Actually, we traced it further and found that generally it's IT policies setting these incorrect TLS suite orders. Upgrades should work fine. If you're seeing this incorrect Cipher Suite ordering (i.e. not matching the list in https://docs.microsoft.com/en-us/windows/win32/secauthn/tls-cipher-suites-in-windows-10-v1903) please check with your IT administrators (if any) first to see if they've modified them.

If you see this incorrect ordering but don't have any IT policies in place, then contact Microsoft Support.

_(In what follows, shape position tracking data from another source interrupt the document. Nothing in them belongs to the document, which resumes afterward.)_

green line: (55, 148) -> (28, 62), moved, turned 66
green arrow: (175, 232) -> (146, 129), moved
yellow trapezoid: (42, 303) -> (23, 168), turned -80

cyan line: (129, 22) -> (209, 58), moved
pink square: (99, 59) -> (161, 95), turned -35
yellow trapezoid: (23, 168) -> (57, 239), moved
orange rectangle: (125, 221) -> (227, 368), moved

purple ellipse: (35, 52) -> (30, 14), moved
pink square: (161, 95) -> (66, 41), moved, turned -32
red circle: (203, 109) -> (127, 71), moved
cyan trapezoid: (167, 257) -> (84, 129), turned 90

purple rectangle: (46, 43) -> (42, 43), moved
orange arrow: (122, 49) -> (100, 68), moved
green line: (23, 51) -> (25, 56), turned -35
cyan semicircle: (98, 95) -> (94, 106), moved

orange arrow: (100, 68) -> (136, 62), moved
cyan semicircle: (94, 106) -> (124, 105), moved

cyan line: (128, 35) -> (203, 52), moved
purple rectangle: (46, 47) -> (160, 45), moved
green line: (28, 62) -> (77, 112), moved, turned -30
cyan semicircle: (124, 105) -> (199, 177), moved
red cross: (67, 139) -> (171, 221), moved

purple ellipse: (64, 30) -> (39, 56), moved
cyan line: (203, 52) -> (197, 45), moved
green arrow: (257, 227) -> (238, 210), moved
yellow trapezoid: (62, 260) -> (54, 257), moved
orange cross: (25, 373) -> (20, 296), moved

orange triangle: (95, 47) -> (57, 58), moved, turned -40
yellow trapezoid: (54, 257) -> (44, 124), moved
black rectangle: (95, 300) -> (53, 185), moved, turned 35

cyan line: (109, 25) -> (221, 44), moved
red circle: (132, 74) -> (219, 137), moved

And finally, if you see correct cipher suite ordering but are still having trouble with ASP.NET Core (or if you have other questions) please feel free to open a new bug!

[StrangeWill]

It's curious that this was necessary even though @hristijankiko was using Windows 10 v1903 but we will check in on this internall.

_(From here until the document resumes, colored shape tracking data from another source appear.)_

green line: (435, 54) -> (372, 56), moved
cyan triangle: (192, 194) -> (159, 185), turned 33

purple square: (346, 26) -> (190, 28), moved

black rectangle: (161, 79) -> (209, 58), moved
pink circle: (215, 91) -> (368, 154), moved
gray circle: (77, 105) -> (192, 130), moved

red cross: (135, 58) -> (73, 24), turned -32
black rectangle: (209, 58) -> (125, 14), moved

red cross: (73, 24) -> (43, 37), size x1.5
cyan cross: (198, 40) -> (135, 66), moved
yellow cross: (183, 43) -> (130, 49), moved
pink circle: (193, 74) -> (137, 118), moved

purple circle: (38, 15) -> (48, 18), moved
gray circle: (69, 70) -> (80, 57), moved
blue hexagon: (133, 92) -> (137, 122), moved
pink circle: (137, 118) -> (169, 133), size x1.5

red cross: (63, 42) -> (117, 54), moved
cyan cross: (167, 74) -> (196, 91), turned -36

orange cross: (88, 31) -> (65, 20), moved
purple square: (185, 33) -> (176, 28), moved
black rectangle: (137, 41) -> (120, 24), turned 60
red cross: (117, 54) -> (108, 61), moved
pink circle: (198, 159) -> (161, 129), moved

I'm interested in this, I have a machine on a (very nearly) clean 2016 domain in a lab and am experiencing the same problem, also on v1903.

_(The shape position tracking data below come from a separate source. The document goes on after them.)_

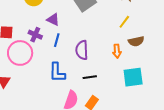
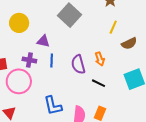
orange arrow: (117, 51) -> (100, 59), moved
blue L-shape: (57, 72) -> (53, 106), moved
black line: (90, 77) -> (99, 83), moved, turned 48

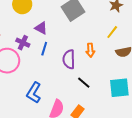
orange arrow: (100, 59) -> (90, 50), moved
blue L-shape: (53, 106) -> (34, 93), turned 30

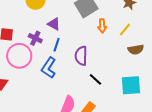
orange arrow: (90, 50) -> (102, 26), moved
blue L-shape: (34, 93) -> (49, 68), moved

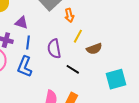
yellow line: (125, 30) -> (78, 36), moved
brown semicircle: (136, 50) -> (94, 49), moved
cyan square: (131, 85) -> (116, 79), moved

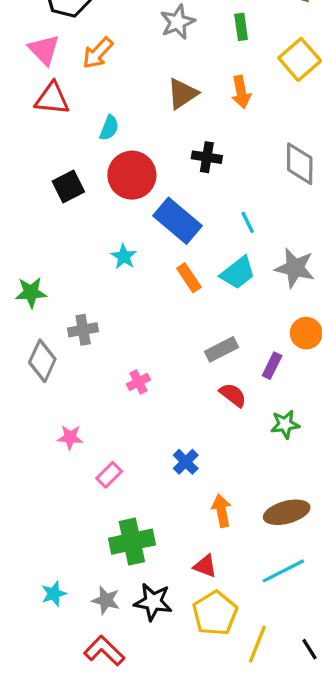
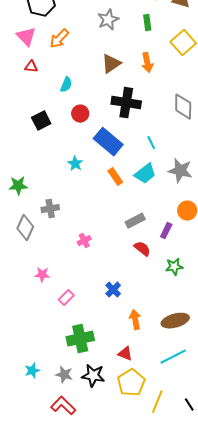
red triangle: (52, 99) -> (31, 67), size x0.6
black cross: (207, 157) -> (126, 103), size x1.6
red circle: (132, 175) -> (80, 114), size x0.6

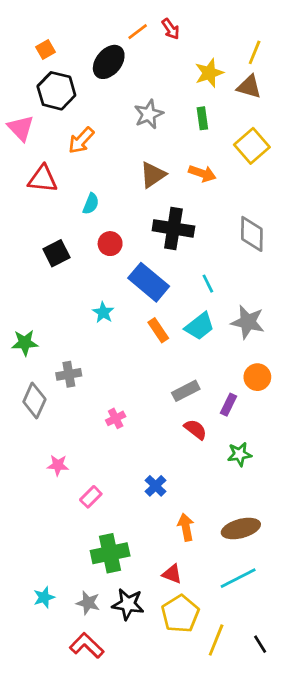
pink triangle: (26, 37) -> (21, 128), moved
orange arrow: (147, 63) -> (202, 173), turned -60
red triangle: (31, 67) -> (43, 179), size x1.6

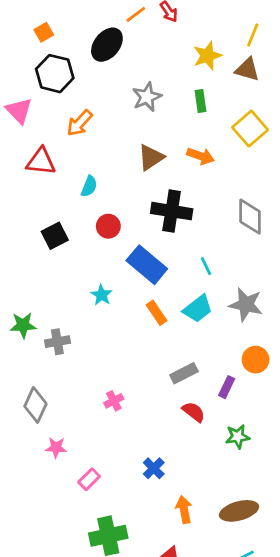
gray cross: (69, 374) -> (57, 342), moved
gray diamond: (34, 401) -> (35, 405), moved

First the list was unset, so I set it to the defaults, no go.
Then I hard-set it to the list provided on the linked doc (https://docs.microsoft.com/en-us/windows/win32/secauthn/tls-cipher-suites-in-windows-10-v1903) which is also a pain to copy/paste them all, that was also a no-go.

Considering this is failing on a default I'm kind of worried to even touch it.

[jhudsoncedaron]

@anurse : Observed on out-of-the-box Windows Server 2012 R2 with no policy pushed to it.

[Tratcher]

@jhudsoncedaron Is that as the client or server? 2012 R2 pre-dates Win10 and direct Http/2 support. It can be made to work by tweaking the ciphers list.

[jhudsoncedaron]

@Tratcher : It's on the server, and causes complete failure of the Kestrel server on https with a default Kestrel configuration. We didn't actually check but we're reasonably certain the dotnet new mvc project doesn't work. Expected a valid cipher list on the out-of-the-box Windows install; got a bad cipher list. Even Edge doesn't recognize the cipher names, so we just concluded the server's cipher list is corrupted on install. Kestrel could have checked and found no ciphers for http 2 and turned it off but this really is a Windows problem.

[Tratcher]

Yeah, in hindsight Kestrel shouldn't have enabled HTTP/2 by default on 2012 R2, only on 2016 and Win10. @anurse that still might be worth changing since it's hard to make work out of the box. I'll open a specific issue for it.

[jhudsoncedaron]

@Tratcher : I'd like to know how you plan to work around the fact that Environment.OSVersion returns the wrong value. In our debate we came up with checking for the presence of the api-ms-win-*.dlls in the current directory, which works, but is specific to us. (The installer detects Windows 10 in native code and won't drop those dlls on Windows 10 or server 2019.)

[Tratcher]

Environment.OSVersion returns the correct version if you enable Win10 support in the manifest.
https://stackoverflow.com/a/33328814/2588374

[jhudsoncedaron]

@Tratcher : I am aware of that. The default project template does not set that manifest parameter. The primary difficulty involved is when a library (rather than an executable) has to care, and Kestrel is a library.

[Tratcher]

@jhudsoncedaron good point. Moving this part of the discussion to #16811.